** EXERCISE **
Would you please return the lines of the entries below starting at the line that has "Foto: Johan Brouwer" and ending at the line that has "MET AUGMENTED REALITY", both included, exactly as they are?

*** MATERIAL TO PROCESS ***

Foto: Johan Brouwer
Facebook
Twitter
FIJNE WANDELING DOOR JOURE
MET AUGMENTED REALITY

*** End of MATERIAL TO PROCESS ***
*** MATERIAL TO PROCESS ***

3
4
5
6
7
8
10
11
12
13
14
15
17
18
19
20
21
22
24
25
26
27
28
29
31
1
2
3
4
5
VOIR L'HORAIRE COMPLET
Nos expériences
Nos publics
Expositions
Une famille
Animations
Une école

*** End of MATERIAL TO PROCESS ***

** YOUR RESPONSE **
Foto: Johan Brouwer
Facebook
Twitter
FIJNE WANDELING DOOR JOURE
MET AUGMENTED REALITY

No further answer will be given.